The idea that a wholesale switch to electric transport would automatically reduce CO2 emissions and dependence on oil is a myth, says the analysis prepared for the Environmental Transport Association (ETA).
In fact, says the report, a loophole in EU vehicle emissions regulations means the more electric cars produced, the more auto manufacturers can produce gas-guzzling vehicles such as SUVs while still hitting their overall emissions targets. Ultimately, this would lead to an increase in the amount of oil used and the amount of CO2 generated by the car fleet as a whole.
With transport CO2 emissions in Britain representing about a quarter of the total, electric vehicles have been enthusiastically embraced by policymakers, including plans to subsidize electric cars in the UK, as one of the principal ways of cutting the sector's contribution to climate change.
The Committee on Climate Change, the official watchdog which monitors the Government's progress towards its climate objectives, suggested last year that pure electric and hybrid petrol-electric vehicles could help contribute to "deep emissions cuts", and if Britain were to hit a really high target of cutting carbon by 42 per cent by 2020, 40 per cent of the cars on the road – nearly 11 million vehicles – would have to be either battery-driven, or hybrids. This year the committee suggested a more realistic aim of putting 1.7 million electric cars on the road by 2020.

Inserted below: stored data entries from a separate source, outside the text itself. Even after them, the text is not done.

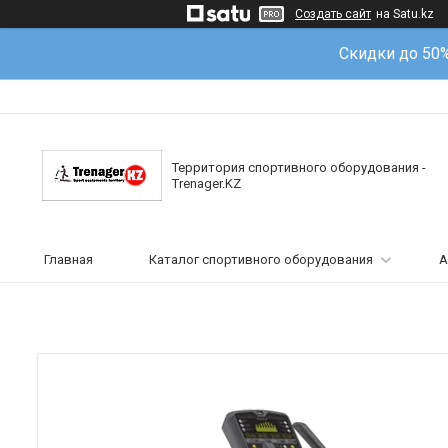
Создать сайт
на Satu.kz
Скидки до 50
Территория спортивного оборудования -
Trenager.KZ
Главная
Каталог спортивного оборудования
А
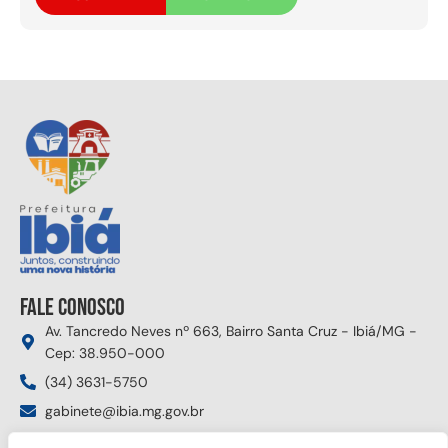
Fale conosco
Av. Tancredo Neves nº 663, Bairro Santa Cruz - Ibiá/MG -
Cep: 38.950-000
(34) 3631-5750
gabinete@ibia.mg.gov.br
Segunda à sexta das 8:00h às 17:30h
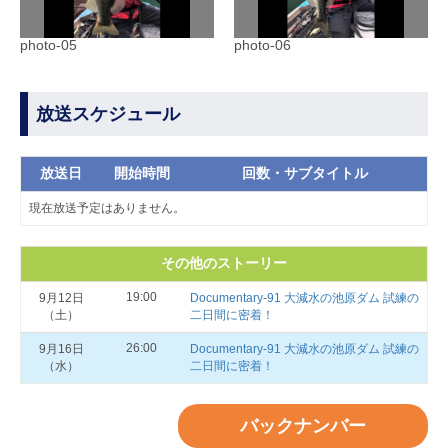
photo-05
photo-06
放送スケジュール
放送日
開始時間
回数・サブタイトル
現在放送予定はありません。
その他のストーリー
19:00
9月12日
Documentary-91 大減水の池原ダム 試練の
（土）
二日間に密着！
26:00
9月16日
Documentary-91 大減水の池原ダム 試練の
（水）
二日間に密着！
バックナンバー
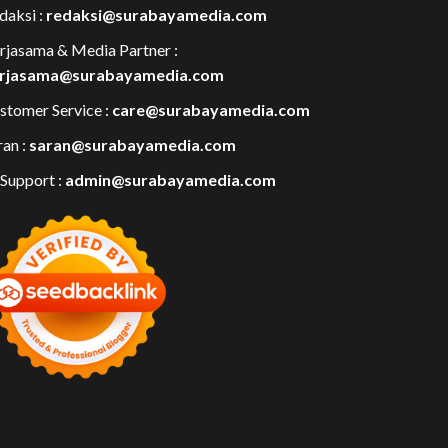
daksi :
redaksi@surabayamedia.com
rjasama & Media Partner :
rjasama@surabayamedia.com
stomer Service :
care@surabayamedia.com
ran :
saran@surabayamedia.com
 Support :
admin@surabayamedia.com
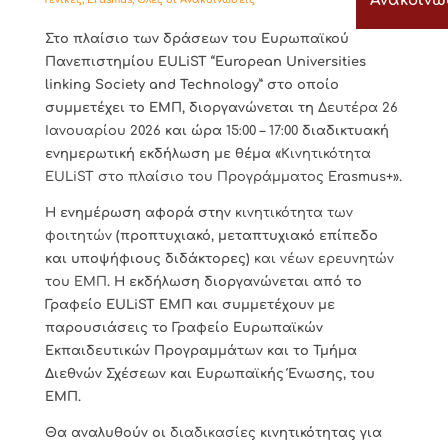
Ανακοιν
Στο πλαίσιο των δράσεων του Ευρωπαϊκού
Πανεπιστημίου EULiST “European Universities
linking Society and Technology” στο οποίο
συμμετέχει το ΕΜΠ, διοργανώνεται τη
Δευτέρα 26
Ιανουαρίου 2026
και ώρα
15:00 – 17:00
διαδικτυακή
ενημερωτική εκδήλωση με θέμα «
Κινητικότητα
EULiST στο πλαίσιο του Προγράμματος Erasmus+»
.
Η ενημέρωση αφορά στην
κινητικότητα των
φοιτητών
(προπτυχιακό, μεταπτυχιακό επίπεδο
και υποψήφιους διδάκτορες)
και νέων ερευνητών
του ΕΜΠ
. Η εκδήλωση διοργανώνεται από το
Γραφείο EULiST ΕΜΠ και συμμετέχουν με
παρουσιάσεις το Γραφείο Ευρωπαϊκών
Εκπαιδευτικών Προγραμμάτων και το Τμήμα
Διεθνών Σχέσεων και Ευρωπαϊκής Ένωσης, του
ΕΜΠ.
Θα αναλυθούν οι
διαδικασίες
κινητικότητας για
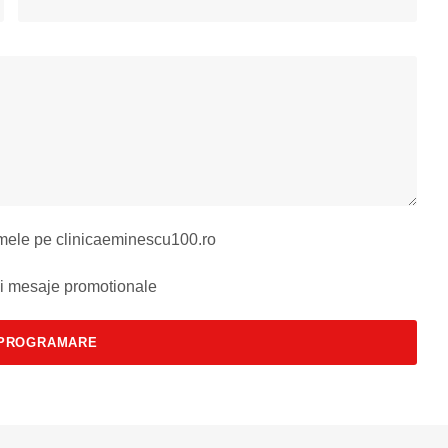
 mele pe clinicaeminescu100.ro
si mesaje promotionale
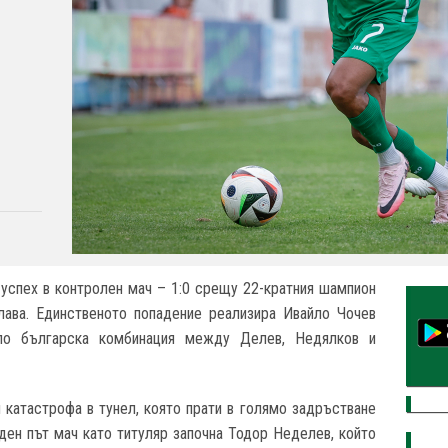
успех в контролен мач – 1:0 срещу 22-кратния шампион
лава. Единственото попадение реализира Ивайло Чочев
ло българска комбинация между Делев, Недялков и
 катастрофа в тунел, която прати в голямо задръстване
еден път мач като титуляр започна Тодор Неделев, който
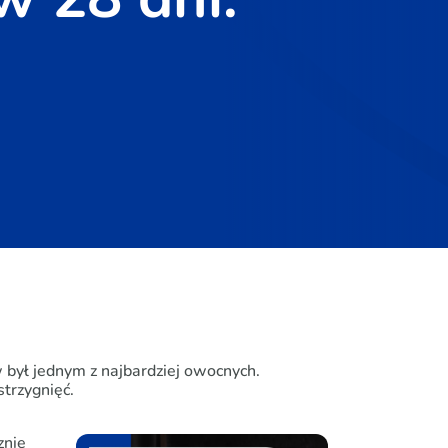
w był jednym z najbardziej owocnych.
trzygnięć.
znie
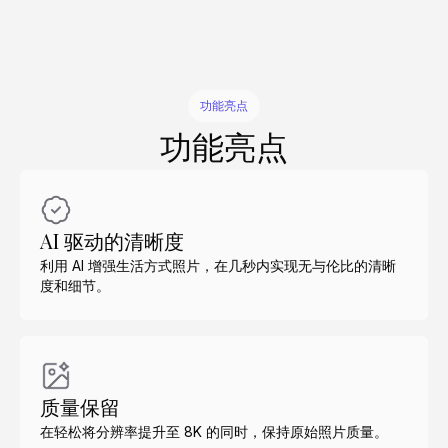
功能亮点
功能亮点
AI 驱动的清晰度
利用 AI 增强生活方式照片，在几秒内实现无与伦比的清晰
度和细节。
质量保留
在轻松将分辨率提升至 8K 的同时，保持原始照片质量。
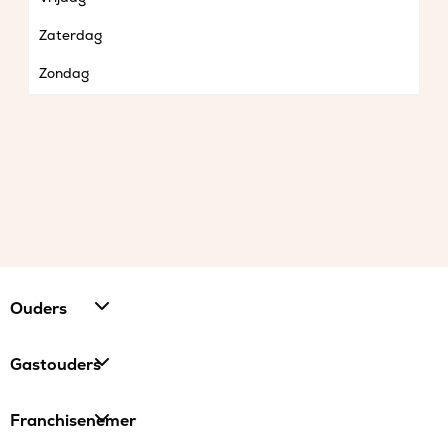
Zaterdag
Zondag
Ouders
Gastouders
Franchisenemer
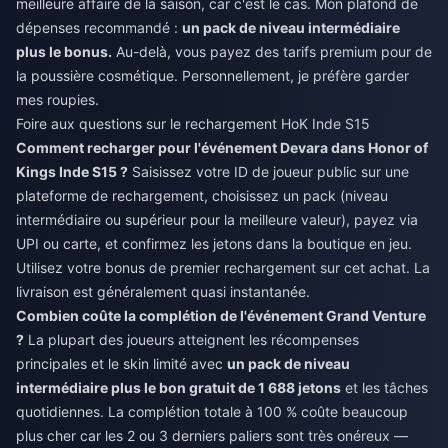
meilleure affaire de la saison, car c'est le cas. Mon plafond de
dépenses recommandé :
un pack de niveau intermédiaire
plus le bonus.
Au-delà, vous payez des tarifs premium pour de
la poussière cosmétique. Personnellement, je préfère garder
mes roupies.
Foire aux questions sur le rechargement HoK Inde S15
Comment recharger pour l'événement Devara dans Honor of
Kings Inde S15 ?
Saisissez votre ID de joueur public sur une
plateforme de rechargement, choisissez un pack (niveau
intermédiaire ou supérieur pour la meilleure valeur), payez via
UPI ou carte, et confirmez les jetons dans la boutique en jeu.
Utilisez votre bonus de premier rechargement sur cet achat. La
livraison est généralement quasi instantanée.
Combien coûte la complétion de l'événement Grand Venture
?
La plupart des joueurs atteignent les récompenses
principales et le skin limité avec
un pack de niveau
intermédiaire plus le bon gratuit de 1 688 jetons
et les tâches
quotidiennes. La complétion totale à 100 % coûte beaucoup
plus cher car les 2 ou 3 derniers paliers sont très onéreux —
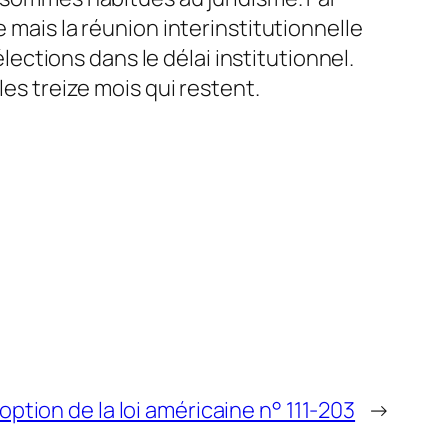
 mais la réunion interinstitutionnelle
élections dans le délai institutionnel.
les treize mois qui restent.
ption de la loi américaine n° 111-203
→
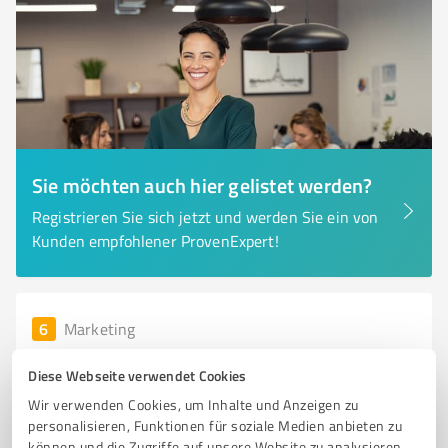
Sie möchten auch hier gelistet werden?
Registrieren Sie sich jetzt und werden Sie ein von
Kunden empfohlener ProvenExpert!
6
Marketing
WITT WERBETECHNIK Wiedergeltingen
Diese Webseite verwendet Cookies
WITT WERBETECHNIK - Ihre Werbeagentur für
Wir verwenden Cookies, um Inhalte und Anzeigen zu
kreative Drucklösungen in München
personalisieren, Funktionen für soziale Medien anbieten zu
können und die Zugriffe auf unsere Website zu analysieren.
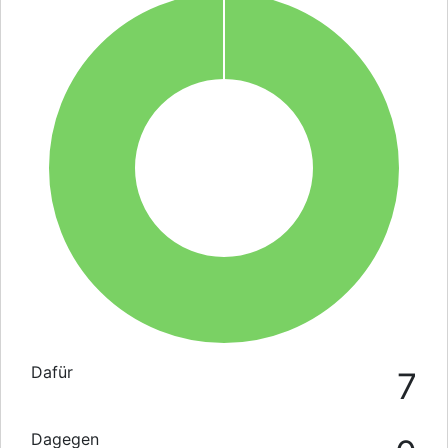
Dafür
7
Dagegen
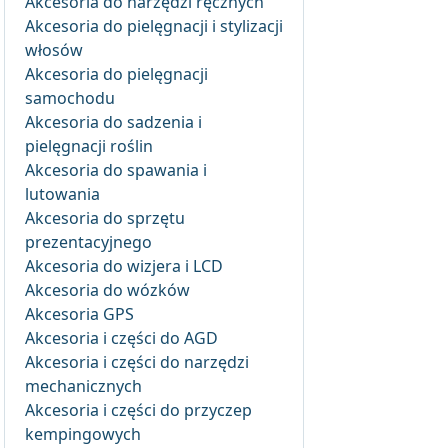
Akcesoria do narzędzi ręcznych
Akcesoria do pielęgnacji i stylizacji
włosów
Akcesoria do pielęgnacji
samochodu
Akcesoria do sadzenia i
pielęgnacji roślin
Akcesoria do spawania i
lutowania
Akcesoria do sprzętu
prezentacyjnego
Akcesoria do wizjera i LCD
Akcesoria do wózków
Akcesoria GPS
Akcesoria i części do AGD
Akcesoria i części do narzędzi
mechanicznych
Akcesoria i części do przyczep
kempingowych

Yet all this is not the panacea some people think it is, says the new report from the ETA, a green campaigning and lobby group which also provides breakdown services. Although there are significant potential benefits to be had from a switch to electric vehicles even as higher prices continue to worry consumers, the group argues, these are wholly dependent on changes in the way electricity is generated, energy taxed and CO2 emissions regulated.
It is already known that widespread uptake of electric cars would mean much more electricity demand, with the possible consequence of building more – possibly coal-fired – power stations. A separate piece of research last year suggested that, if all Britain's 27 million cars went electric, and were charged every day, the electricity supply would have to quadruple to cope with the new demand.
The ETA report stresses that electric cars are only really green if they are using electricity produced by renewable energy systems such as wind power. And it goes on to point out that, under new binding EU targets for cutting car CO2 emissions agreed last December, carmakers can sell up to 3.5 SUVs for every zero-carbon electric vehicle they sell and still reach their official EU target.
"While the report is not intended to dampen enthusiasm for electric vehicles, their introduction should not be viewed as a panacea," said the ETA's director, Andrew Davis. "Significant changes to the way we produce and tax power are needed before we will reap any benefits."